Saudi Aramco signed an agreement with Chinese partners on Sunday for an oil refining and petrochemical project in northeastern China, which is expected to start in 2026 to meet the country’s growing demand for fuel and chemicals.
Saudi Aramco Oil Co. reaffirmed its support for China’s long-term energy security and development as the Riyadh-based company works closely with Chinese players to achieve sustainable goals, its CEO said.
The project, located in the city of Panjin in Liaoning Province, is Aramco’s second major investment in refining and petrochemicals in China and follows the world’s largest oil exporter’s record profit of $161 billion in 2022.
The joint venture Huajin Aramco Petrochemical Company (HAPCO) will build and operate a complex with a 300,000 barrels per day (bpd) refinery and cracker with an annual production capacity of 1.65 million tonnes of ethylene and 2 million tonnes of paraxylene. Aramco said in a statement
The project costs 83.7 billion yuan ($12.2 billion), partner Panjin Xicheng Industrial Group said in a statement on WeChat on Sunday.

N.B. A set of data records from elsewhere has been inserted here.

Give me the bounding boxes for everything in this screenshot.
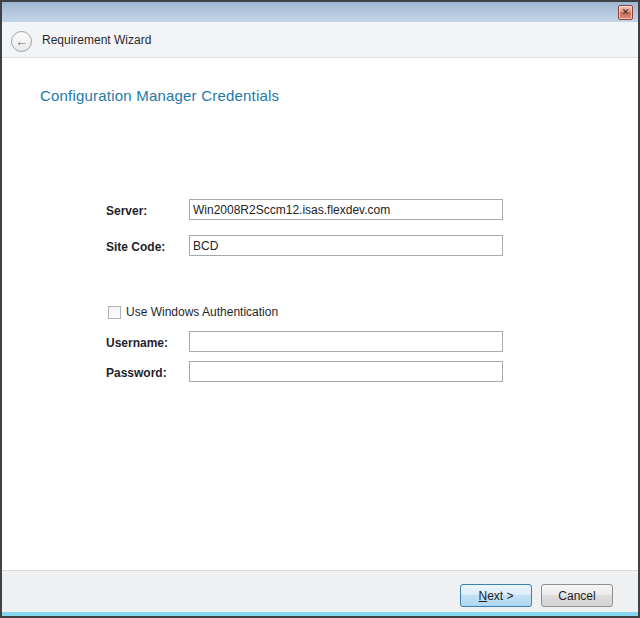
windows-auth-checkbox[interactable] bbox=[108, 306, 121, 319]
server-label: Server: bbox=[106, 204, 147, 218]
title-bar bbox=[2, 2, 638, 22]
password-input[interactable] bbox=[189, 361, 503, 382]
next-button[interactable]: Next > bbox=[460, 584, 532, 607]
cancel-button-label: Cancel bbox=[558, 589, 595, 603]
wizard-title: Requirement Wizard bbox=[42, 22, 151, 58]
wizard-header: ← Requirement Wizard bbox=[2, 22, 638, 58]
back-icon: ← bbox=[15, 34, 28, 49]
back-button[interactable]: ← bbox=[11, 31, 32, 52]
bottom-accent-strip bbox=[2, 612, 638, 616]
wizard-content: Configuration Manager Credentials Server… bbox=[2, 59, 638, 570]
site-code-label: Site Code: bbox=[106, 240, 165, 254]
wizard-window: ✕ ← Requirement Wizard Configuration Man… bbox=[0, 0, 640, 618]
cancel-button[interactable]: Cancel bbox=[541, 584, 613, 607]
next-button-mnemonic: N bbox=[478, 589, 487, 603]
next-button-label: ext > bbox=[487, 589, 513, 603]
windows-auth-row: Use Windows Authentication bbox=[108, 305, 278, 319]
wizard-footer: Next > Cancel bbox=[2, 570, 638, 612]
username-label: Username: bbox=[106, 336, 168, 350]
site-code-input[interactable] bbox=[189, 235, 503, 256]
windows-auth-label: Use Windows Authentication bbox=[126, 305, 278, 319]
close-icon: ✕ bbox=[622, 7, 630, 17]
server-input[interactable] bbox=[189, 199, 503, 220]
username-input[interactable] bbox=[189, 331, 503, 352]
page-title: Configuration Manager Credentials bbox=[40, 87, 279, 104]
password-label: Password: bbox=[106, 366, 167, 380]
close-button[interactable]: ✕ bbox=[618, 5, 633, 20]
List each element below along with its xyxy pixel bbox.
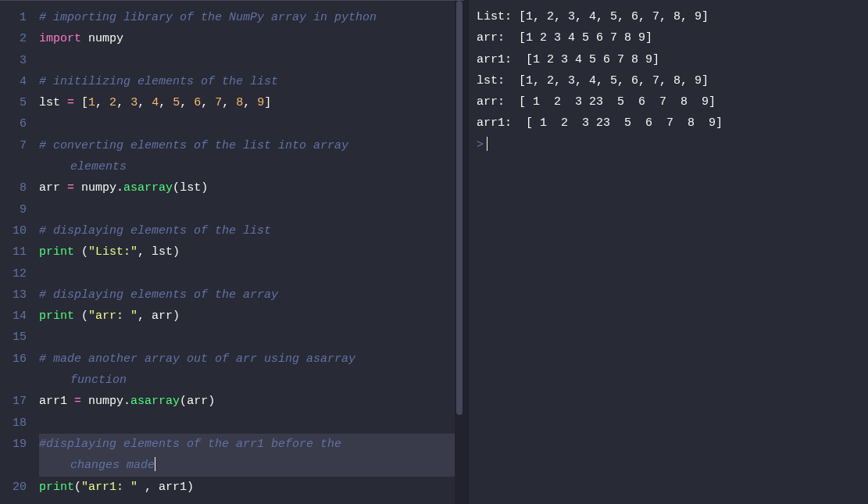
- code-area[interactable]: # importing library of the NumPy array i…: [34, 1, 464, 504]
- line-number: 8: [0, 177, 34, 198]
- code-line[interactable]: # displaying elements of the list: [39, 220, 464, 241]
- code-line[interactable]: #displaying elements of the arr1 before …: [39, 434, 464, 455]
- line-number-continuation: [0, 156, 34, 177]
- line-number: 14: [0, 306, 34, 327]
- line-number: 13: [0, 284, 34, 306]
- line-number: 5: [0, 92, 34, 113]
- line-number: 12: [0, 263, 34, 284]
- output-line: lst: [1, 2, 3, 4, 5, 6, 7, 8, 9]: [477, 70, 860, 91]
- code-line[interactable]: [39, 327, 464, 348]
- line-number: 7: [0, 135, 34, 156]
- prompt-line[interactable]: >: [477, 134, 860, 155]
- output-line: arr: [1 2 3 4 5 6 7 8 9]: [477, 27, 860, 48]
- line-number: 6: [0, 113, 34, 134]
- output-cursor: [487, 137, 488, 151]
- line-number: 16: [0, 349, 34, 370]
- code-line[interactable]: [39, 413, 464, 434]
- line-number: 20: [0, 477, 34, 498]
- output-line: arr: [ 1 2 3 23 5 6 7 8 9]: [477, 91, 860, 113]
- output-line: arr1: [1 2 3 4 5 6 7 8 9]: [477, 49, 860, 70]
- code-line[interactable]: print ("List:", lst): [39, 241, 464, 263]
- code-line[interactable]: [39, 113, 464, 134]
- line-number: 3: [0, 50, 34, 71]
- line-number-continuation: [0, 455, 34, 476]
- line-number-gutter: 1234567891011121314151617181920: [0, 1, 34, 504]
- code-line[interactable]: import numpy: [39, 28, 464, 49]
- scrollbar-thumb[interactable]: [456, 1, 463, 415]
- line-number-continuation: [0, 370, 34, 391]
- code-line[interactable]: # made another array out of arr using as…: [39, 349, 464, 370]
- line-number: 17: [0, 391, 34, 412]
- prompt-symbol: >: [477, 138, 484, 152]
- code-line[interactable]: [39, 263, 464, 284]
- line-number: 4: [0, 71, 34, 92]
- code-line-wrap[interactable]: changes made: [39, 455, 464, 476]
- line-number: 11: [0, 241, 34, 263]
- line-number: 2: [0, 28, 34, 49]
- code-line[interactable]: lst = [1, 2, 3, 4, 5, 6, 7, 8, 9]: [39, 92, 464, 113]
- line-number: 19: [0, 434, 34, 455]
- code-line[interactable]: # converting elements of the list into a…: [39, 135, 464, 156]
- output-pane[interactable]: List: [1, 2, 3, 4, 5, 6, 7, 8, 9]arr: [1…: [469, 0, 868, 504]
- line-number: 10: [0, 220, 34, 241]
- code-line[interactable]: [39, 50, 464, 71]
- editor-scrollbar[interactable]: [455, 1, 464, 504]
- code-line[interactable]: [39, 199, 464, 220]
- code-line-wrap[interactable]: function: [39, 370, 464, 391]
- line-number: 1: [0, 7, 34, 28]
- code-line[interactable]: # importing library of the NumPy array i…: [39, 7, 464, 28]
- text-cursor: [155, 457, 155, 471]
- line-number: 9: [0, 199, 34, 220]
- code-line[interactable]: # displaying elements of the array: [39, 284, 464, 306]
- code-line[interactable]: print("arr1: " , arr1): [39, 477, 464, 498]
- output-line: List: [1, 2, 3, 4, 5, 6, 7, 8, 9]: [477, 6, 860, 27]
- code-line[interactable]: print ("arr: ", arr): [39, 306, 464, 327]
- output-line: arr1: [ 1 2 3 23 5 6 7 8 9]: [477, 113, 860, 134]
- code-line[interactable]: # initilizing elements of the list: [39, 71, 464, 92]
- line-number: 18: [0, 413, 34, 434]
- code-editor-pane[interactable]: 1234567891011121314151617181920 # import…: [0, 0, 464, 504]
- line-number: 15: [0, 327, 34, 348]
- code-line[interactable]: arr = numpy.asarray(lst): [39, 177, 464, 198]
- code-line-wrap[interactable]: elements: [39, 156, 464, 177]
- code-line[interactable]: arr1 = numpy.asarray(arr): [39, 391, 464, 412]
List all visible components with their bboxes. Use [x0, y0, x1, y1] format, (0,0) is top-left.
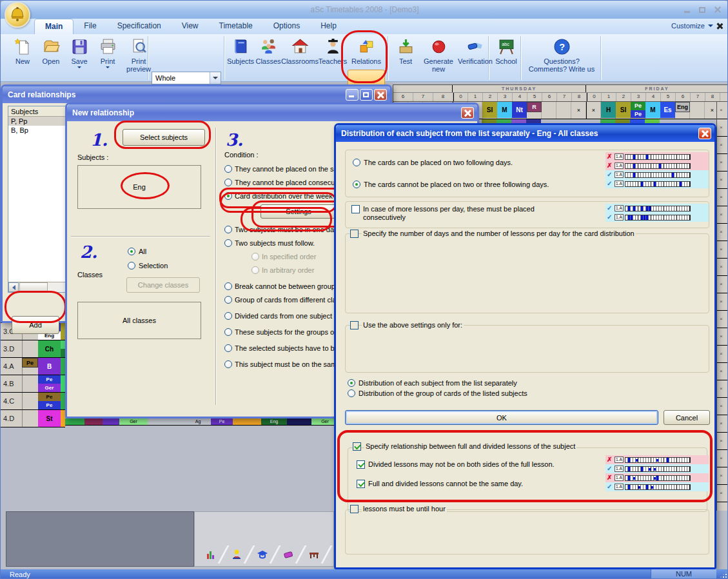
print-dropdown-arrow[interactable]	[106, 66, 110, 68]
timetable-card[interactable]: PeGer	[38, 375, 61, 392]
mode-group-option[interactable]: Distribution of the group of cards of th…	[348, 389, 527, 397]
school-button[interactable]: abc School	[492, 37, 520, 79]
tab-options[interactable]: Options	[263, 19, 310, 34]
close-button[interactable]	[712, 5, 723, 14]
print-button[interactable]: Print	[93, 37, 122, 79]
cannot-two-three-days-option[interactable]: The cards cannot be placed on two or thr…	[353, 181, 549, 188]
checkbox-icon[interactable]	[357, 480, 365, 488]
timetable-card[interactable]: PePe	[631, 102, 645, 118]
tab-help[interactable]: Help	[310, 19, 347, 34]
chevron-down-icon[interactable]	[708, 25, 713, 27]
same-day-option[interactable]: Full and divided lessons cannot be the s…	[357, 480, 582, 488]
close-icon[interactable]	[716, 23, 722, 29]
timetable-card[interactable]: SI	[616, 102, 631, 118]
tab-timetable[interactable]: Timetable	[209, 19, 263, 34]
close-button[interactable]	[461, 107, 474, 119]
add-button[interactable]: Add	[12, 316, 59, 334]
checkbox-icon[interactable]	[350, 230, 359, 238]
timetable-card[interactable]: GeCh	[61, 340, 65, 357]
maximize-button[interactable]	[696, 5, 708, 14]
specify-days-option[interactable]: Specify the number of days and the numbe…	[350, 230, 636, 238]
view-select-arrow[interactable]	[210, 72, 221, 84]
select-subjects-button[interactable]: Select subjects	[123, 129, 205, 146]
checkbox-icon[interactable]	[357, 460, 365, 469]
card-relationships-titlebar[interactable]: Card relationships	[3, 86, 390, 103]
minimize-button[interactable]	[346, 89, 359, 101]
timetable-card[interactable]: ×	[571, 102, 586, 118]
customize-control[interactable]: Customize	[671, 22, 722, 30]
maximize-button[interactable]	[360, 89, 373, 101]
radio-icon[interactable]	[128, 262, 135, 270]
until-hour-option[interactable]: lessons must be until hour	[350, 505, 447, 513]
app-bell-icon[interactable]	[5, 2, 30, 28]
class-name[interactable]: 4.A	[3, 362, 14, 370]
classes-all-option[interactable]: All	[128, 248, 146, 255]
radio-icon[interactable]	[128, 248, 135, 255]
close-button[interactable]	[698, 128, 711, 139]
classes-button[interactable]: Classes	[255, 37, 282, 79]
subjects-button[interactable]: Subjects	[226, 37, 255, 79]
save-dropdown-arrow[interactable]	[77, 66, 81, 68]
radio-icon[interactable]	[353, 159, 360, 166]
customize-label[interactable]: Customize	[671, 22, 705, 30]
radio-icon[interactable]	[353, 181, 360, 188]
divided-sides-option[interactable]: Divided lessons may not be on both sides…	[357, 460, 582, 469]
radio-icon[interactable]	[348, 379, 355, 387]
full-divided-option[interactable]: Specify relationship between full and di…	[353, 442, 576, 451]
tab-specification[interactable]: Specification	[107, 19, 172, 34]
timetable-card[interactable]: M	[61, 410, 65, 427]
ok-button[interactable]: OK	[345, 410, 658, 425]
cancel-button[interactable]: Cancel	[664, 410, 710, 425]
timetable-card[interactable]: SI	[482, 102, 497, 118]
checkbox-icon[interactable]	[353, 442, 361, 451]
timetable-card[interactable]: H	[601, 102, 616, 118]
timetable-card[interactable]: Nt	[512, 102, 527, 118]
subjects-list-header[interactable]: Subjects	[8, 106, 66, 117]
timetable-card[interactable]: B	[38, 358, 61, 375]
teachers-button[interactable]: Teachers	[318, 37, 348, 79]
timetable-card[interactable]: Eng	[675, 102, 690, 112]
checkbox-icon[interactable]	[350, 321, 359, 329]
use-settings-option[interactable]: Use the above settings only for:	[350, 321, 464, 329]
timetable-card[interactable]: R	[527, 102, 542, 112]
timetable-card[interactable]: S	[61, 323, 65, 340]
print-preview-button[interactable]: Print preview	[122, 37, 155, 79]
verification-button[interactable]: Verification	[457, 37, 493, 79]
scroll-left-button[interactable]	[8, 282, 19, 292]
close-button[interactable]	[374, 89, 387, 101]
class-name[interactable]: 4.B	[3, 380, 14, 388]
class-name[interactable]: 4.D	[3, 415, 14, 422]
timetable-card[interactable]: M	[645, 102, 660, 118]
timetable-card[interactable]: P	[61, 358, 65, 375]
subject-list-item[interactable]: B, Bp	[8, 126, 66, 135]
can-two-days-option[interactable]: The cards can be placed on two following…	[353, 159, 513, 166]
open-button[interactable]: Open	[37, 37, 65, 79]
checkbox-icon[interactable]	[351, 205, 360, 213]
timetable-card[interactable]: Ch	[38, 340, 61, 357]
class-name[interactable]: 3.D	[3, 345, 14, 353]
new-button[interactable]: New	[8, 37, 37, 79]
scrollbar-thumb[interactable]	[19, 282, 48, 292]
save-button[interactable]: Save	[65, 37, 93, 79]
new-relationship-titlebar[interactable]: New relationship	[67, 104, 477, 121]
timetable-card[interactable]: M	[497, 102, 512, 118]
tab-main[interactable]: Main	[34, 19, 74, 34]
timetable-card[interactable]: PePe	[38, 393, 61, 409]
distribution-titlebar[interactable]: Distribution of each subject from the li…	[336, 125, 714, 142]
timetable-card[interactable]: M	[61, 375, 65, 392]
test-button[interactable]: Test	[391, 37, 420, 79]
horizontal-scrollbar[interactable]	[8, 282, 66, 292]
mode-separately-option[interactable]: Distribution of each subject from the li…	[348, 379, 517, 387]
consecutive-option[interactable]: In case of more lessons per day, these m…	[351, 205, 564, 222]
timetable-card[interactable]: Es	[660, 102, 675, 118]
relations-button[interactable]: Relations	[349, 37, 384, 79]
classes-selection-option[interactable]: Selection	[128, 262, 168, 270]
view-select[interactable]: Whole	[152, 72, 221, 84]
subject-list-item[interactable]: P, Pp	[8, 117, 66, 126]
timetable-card[interactable]: ×	[586, 102, 601, 118]
settings-button[interactable]: Settings	[261, 204, 337, 219]
tab-view[interactable]: View	[172, 19, 209, 34]
resize-grip[interactable]	[720, 571, 728, 579]
timetable-card[interactable]: St	[38, 410, 61, 427]
questions-button[interactable]: ? Questions? Comments? Write us	[524, 37, 599, 79]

Aramco said construction of the complex will begin in the second quarter after the project receives the necessary administrative approvals. He added that the facility will be fully operational by 2026.
Aramco supplies the plant with up to 210,000 barrels per day.
State-owned Chinese defence equipment maker NORINCO Group owns 51 percent of HAPCO, while Aramco and Panjin Xincheng own 30 percent and 19 percent, respectively.
Aramco signed a memorandum of understanding with southern China’s Guangdong province on Sunday to explore cooperation in areas such as energy, finance, research, and innovation, according to a post on the provincial government’s website.
Guangdong, China’s largest provincial economy, has attracted global companies such as Exxon Mobil (NYSE: XOM) and BASF, both of which are building large petrochemical complexes that produce valuable chemicals. Before the pandemic, Aramco signed two more preliminary agreements for refinery and petrochemical investments in China.
Among them is the Zhejiang provincial government, which invests 9 percent in Zhejiang Petrochemical Corp., which operates China’s largest refinery and is capable of processing 800,000 barrels a day.
The other is with Shandong Energy, which includes a potential oil supply agreement and chemical product sales agreement as well as exploring cooperation to build an integrated refining and petrochemical complex in China.
In early March, Saudi Aramco (TADAWUL: 2222) also broke ground on a $7 billion project to produce petrochemicals from crude oil at its South Korean subsidiary S-Oil Corp’s refining complex in the port city of Ulsan.